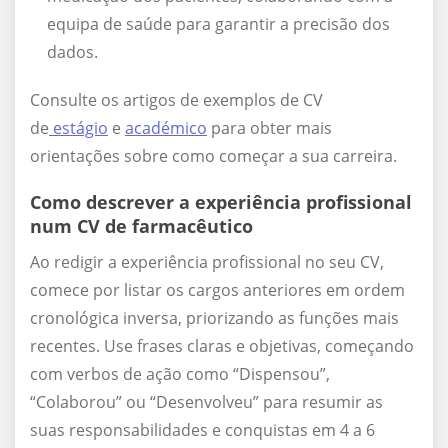
equipa de saúde para garantir a precisão dos
dados.
Consulte os artigos de exemplos de CV
de
estágio
e
académico
para obter mais
orientações sobre como começar a sua carreira.
Como descrever a experiência profissional
num CV de farmacêutico
Ao redigir a experiência profissional no seu CV,
comece por listar os cargos anteriores em ordem
cronológica inversa, priorizando as funções mais
recentes. Use frases claras e objetivas, começando
com verbos de ação como “Dispensou”,
“Colaborou” ou “Desenvolveu” para resumir as
suas responsabilidades e conquistas em 4 a 6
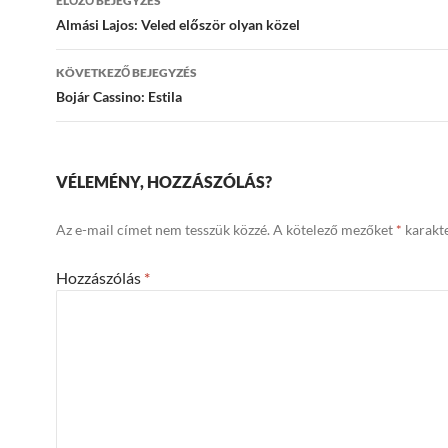
ELŐZŐ BEJEGYZÉS
navigációja
Almási Lajos: Veled először olyan közel
KÖVETKEZŐ BEJEGYZÉS
Bojár Cassino: Estila
VÉLEMÉNY, HOZZÁSZÓLÁS?
Az e-mail címet nem tesszük közzé.
A kötelező mezőket
*
karakte
Hozzászólás
*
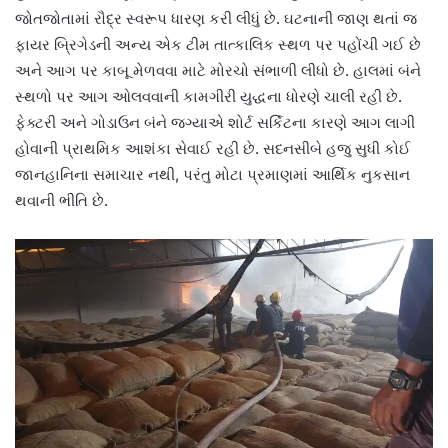
જોતજોતામાં રૌદ્ર સ્વરૂપ ધારણ કરી લીધું છે. ઘટનાની જાણ થતાં જ
ફાયર બ્રિગેડની અન્ય એક ટીમ તાત્કાલિક સ્થળ પર પહોંચી ગઈ છે
અને આગ પર કાબૂ મેળવવા માટે મોરચો સંભાળી લીધો છે. હાલમાં બંને
સ્થળો પર આગ ઓલવવાની કામગીરી યુદ્ધના ધોરણે ચાલી રહી છે.
ફેક્ટરી અને ગોડાઉન બંને જગ્યાએ શોર્ટ સર્કિટના કારણે આગ લાગી
હોવાની પ્રાથમિક આશંકા સેવાઈ રહી છે. સદનસીબે હજુ સુધી કોઈ
જાનહાનિના સમાચાર નથી, પરંતુ મોટા પ્રમાણમાં આર્થિક નુકસાન
થવાની ભીતિ છે.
--------
> **EXERCISE DIRECTIONS**
Copy the lines above that hold the word "profissional".

> **EXERCISE OUTPUT**
Como descrever a experiência profissional
Ao redigir a experiência profissional no seu CV,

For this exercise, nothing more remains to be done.